De deux, les attentes au sujet de l’avenir sont passablement changeantes et n’ont souvent pas rapport avec l’actualité courante. De 1988 à 2022, le poids des profits dans le revenu total de l’économie canadienne a fluctué de 8 % à 21 % autour de la moyenne de 15 %. Cette instabilité rejaillit forcément sur les attentes des investisseurs, de sorte que les cours de la Bourse sont beaucoup plus volatils que l’économie.

Le célèbre économiste américain Paul Samuelson disait à la blague : « Les indices de Wall Street ont prédit neuf des cinq dernières récessions ! » 

Aussi, ce qui peut paraître comme une bonne nouvelle peut entraîner une chute boursière. L’an dernier, on a vu les indices reculer après l’annonce d’une forte baisse du taux de chômage aux États-Unis. Les milieux économiques se sont mis à craindre une surchauffe menant à de l’inflation et ont eu peur que la banque centrale réagisse en provoquant une hausse des taux d’intérêt afin de ralentir l’économie et de calmer la montée des prix. Par conséquent, les investisseurs ont appréhendé une chute des profits et retiré leurs billes de la Bourse, ce qui a fait tomber les prix des actions. Et ce, même si l’économie montrait plutôt des signes de solidité.

Un exemple plus rare est celui de la bulle spéculative.
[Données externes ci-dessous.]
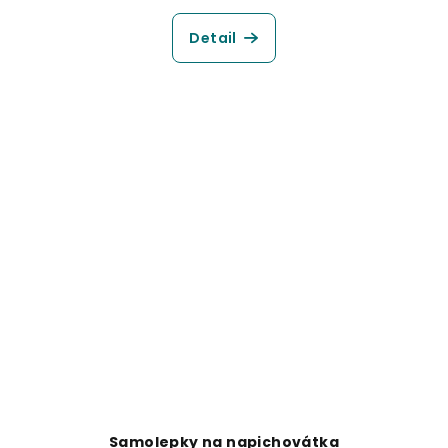
Detail
Samolepky na napichovátka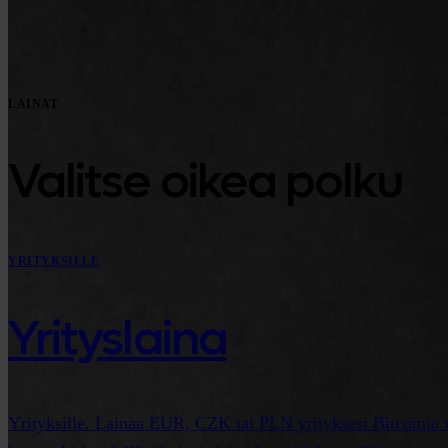
LAINAT
Valitse oikea polku
YRITYKSILLE
Yrityslaina
Yrityksille. Lainaa EUR, CZK tai PLN yrityksesi Bitcoinia va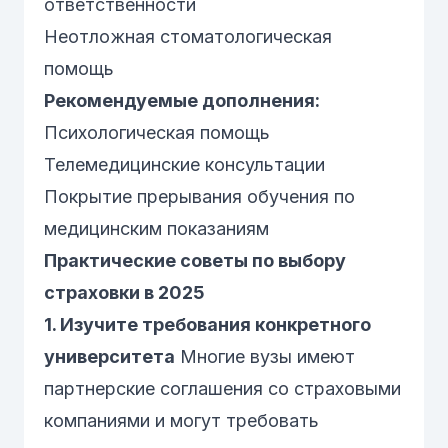
ответственности
Неотложная стоматологическая
помощь
Рекомендуемые дополнения:
Психологическая помощь
Телемедицинские консультации
Покрытие прерывания обучения по
медицинским показаниям
Практические советы по выбору
страховки в 2025
1. Изучите требования конкретного
университета
Многие вузы имеют
партнерские соглашения со страховыми
компаниями и могут требовать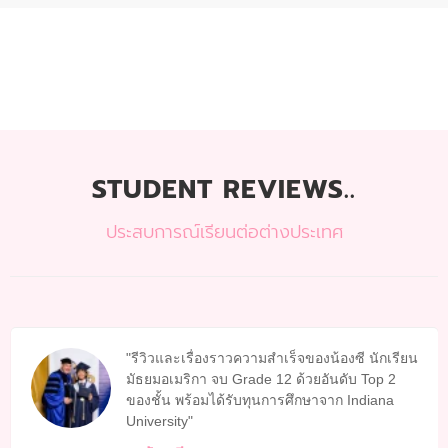
STUDENT REVIEWS..
ประสบการณ์เรียนต่อต่างประเทศ
รีวิวและเรื่องราวความสำเร็จของน้องซี นักเรียน
มัธยมอเมริกา จบ Grade 12 ด้วยอันดับ Top 2
ของชั้น พร้อมได้รับทุนการศึกษาจาก Indiana
University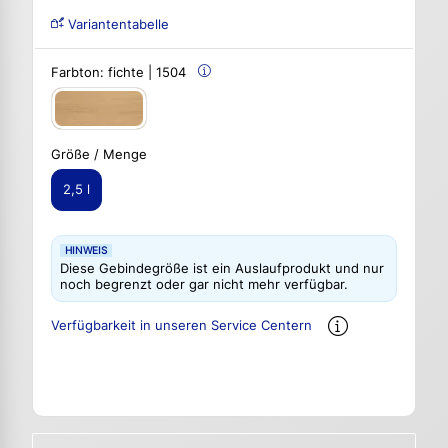
Variantentabelle
Farbton:
fichte | 1504
Größe / Menge
2,5 l
HINWEIS
Diese Gebindegröße ist ein Auslaufprodukt und nur
noch begrenzt oder gar nicht mehr verfügbar.
Verfügbarkeit in unseren Service Centern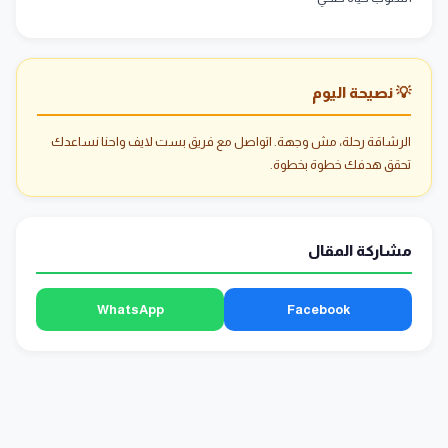
💡 نصيحة اليوم
الرشاقة رحلة، مش وجهة. اتواصل مع فريق بست لايف واحنا نساعدك
تحقق هدفك خطوة بخطوة.
مشاركة المقال
WhatsApp
Facebook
Bon nombre d’investisseurs sont peu informés et sont très incertains de la rentabilité future des actions qu’ils détiennent. Ils ont tendance à se comporter comme un banc de poissons. Si un leader respecté — le poisson en chef — se dit optimiste, il peut se créer un mouvement de foule en faveur des actions et une ascension des cours qui se nourrira d’elle-même. C’est la bulle spéculative : les prix augmentent parce qu’on achète, et on achète parce que les prix augmentent. Puis soudainement, le mouvement s’inverse quand quelques analystes reconnus expriment leur inquiétude sur l’incohérence entre les prix des actions et les vraies perspectives de profits. La bulle éclate et les cours dégringolent. En Amérique du Nord, les krachs de 1929, 1987 et 2001-2002 ont marqué les esprits.
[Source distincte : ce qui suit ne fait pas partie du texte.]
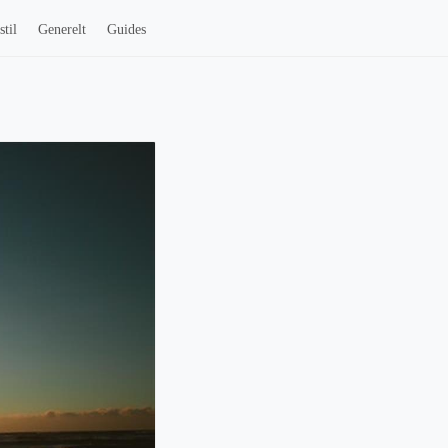
stil
Generelt
Guides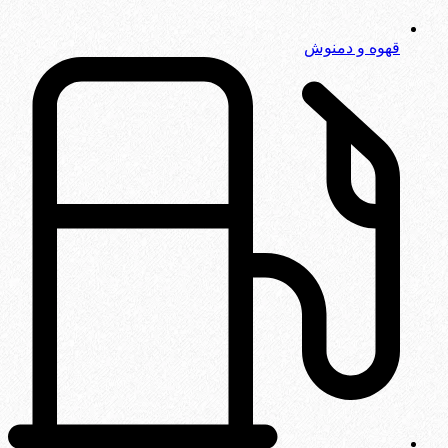
قهوه و دمنوش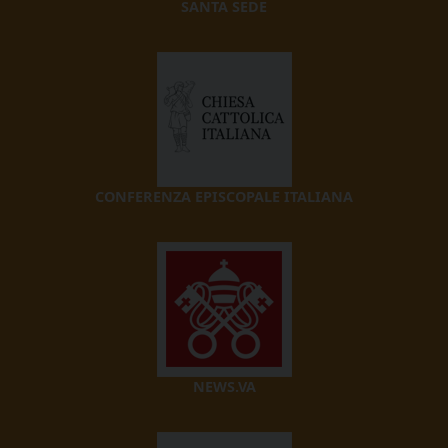
SANTA SEDE
CONFERENZA EPISCOPALE ITALIANA
NEWS.VA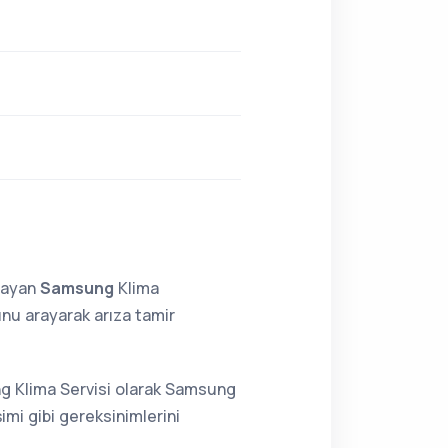
lmayan
Samsung
Klima
nu arayarak arıza tamir
ng Klima Servisi olarak Samsung
imi gibi gereksinimlerini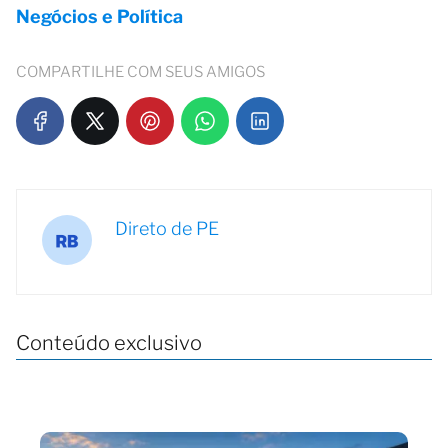
Negócios e Política
COMPARTILHE COM SEUS AMIGOS
Direto de PE
Conteúdo exclusivo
De trois, comme sources de prévision de croissance économique, les indices boursiers se trompent régulièrement. Le célèbre économiste américain Paul Samuelson disait à la blague : « Les indices de Wall Street ont prédit neuf des cinq dernières récessions ! » 

Voici un exemple révélateur : au cours des années 2011 à 2019, la variation du principal indice boursier américain, le Standard and Poor’s 500, a souvent mal prédit l’évolution du PIB des États-Unis réalisée d’un trimestre au suivant. Ainsi, quand l’indice prévoyait que le PIB augmenterait plus rapidement lors du trimestre à venir, il arrivait fréquemment qu’il augmente moins rapidement, voire qu’il diminue.
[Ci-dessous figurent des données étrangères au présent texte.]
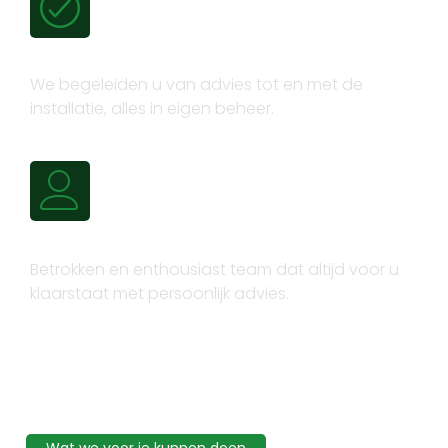
Volledig trajectbeheer
We begeleiden u van advies tot en met de
installatie, alles in eigen beheer.
Persoonlijk advies
Betrokken en enthousiast team dat altijd voor u
klaarstaat met persoonlijk advies.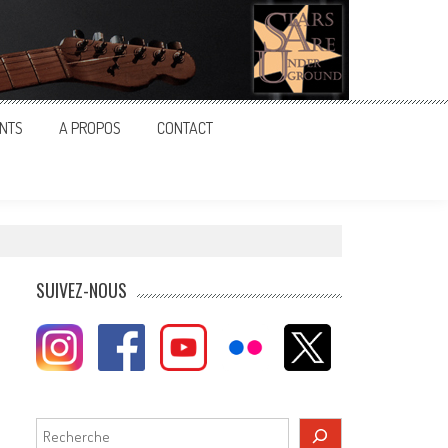
NTS
A PROPOS
CONTACT
SUIVEZ-NOUS
Rechercher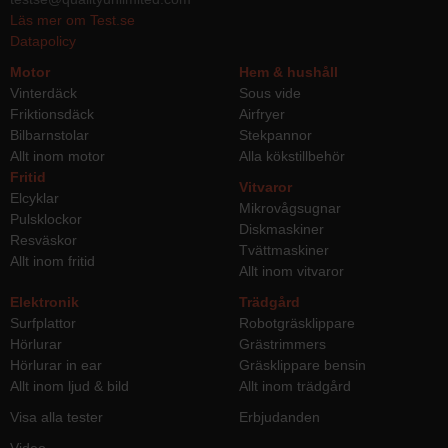
Läs mer om Test.se
Datapolicy
Motor
Hem & hushåll
Vinterdäck
Sous vide
Friktionsdäck
Airfryer
Bilbarnstolar
Stekpannor
Allt inom motor
Alla kökstillbehör
Fritid
Vitvaror
Elcyklar
Mikrovågsugnar
Pulsklockor
Diskmaskiner
Resväskor
Tvättmaskiner
Allt inom fritid
Allt inom vitvaror
Elektronik
Trädgård
Surfplattor
Robotgräsklippare
Hörlurar
Grästrimmers
Hörlurar in ear
Gräsklippare bensin
Allt inom ljud & bild
Allt inom trädgård
Visa alla tester
Erbjudanden
Video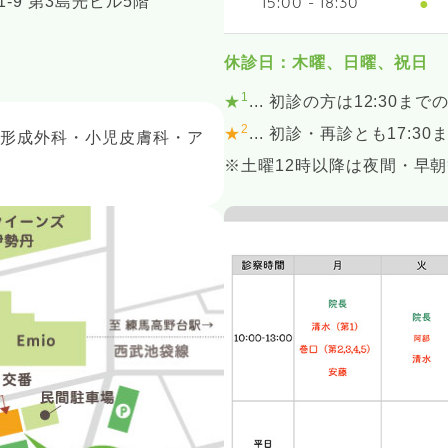
-9 第3島光ビル5階
●
15:00 - 18:30
休診日：木曜、日曜、祝日
1
★
... 初診の方は12:30まで
2
★
... 初診・再診とも17:3
・形成外科・小児皮膚科・ア
※土曜12時以降は夜間・早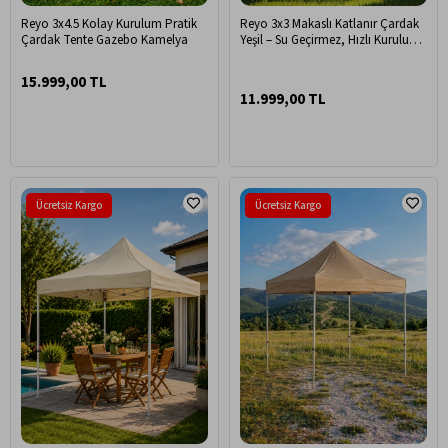
Reyo 3x4.5 Kolay Kurulum Pratik
Reyo 3x3 Makaslı Katlanır Çardak
Çardak Tente Gazebo Kamelya
Yeşil – Su Geçirmez, Hızlı Kurulum,
Portatif Bahçe & Etkinlik Çadırı
15.999,00 TL
11.999,00 TL
Ücretsiz Kargo
Ücretsiz Kargo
Cet exemple porte sur un court horizon, dans un seul pays et pour une brève période. Il peut paraître isolé. Mais il est en fait représentatif des résultats obtenus par la recherche contemporaine sur le lien entre l’évolution de la Bourse et celle de l’économie. La conclusion la plus sûre est que la relation statistique entre la croissance économique et la variation des indices boursiers manifeste une grande instabilité dans les pays du G7 depuis 60 ans.

Cela ne veut pas dire que l’information offerte par l’évolution des indices boursiers est inutile. À très long terme, la relation entre la croissance du PIB et celle des indices est tout de même positive. Mais à court et à moyen terme, l’économie peut évoluer plus ou moins rapidement que le prédit la Bourse, ou même aller dans la direction opposée. 

La Bourse, ce n’est vraiment pas l’économie.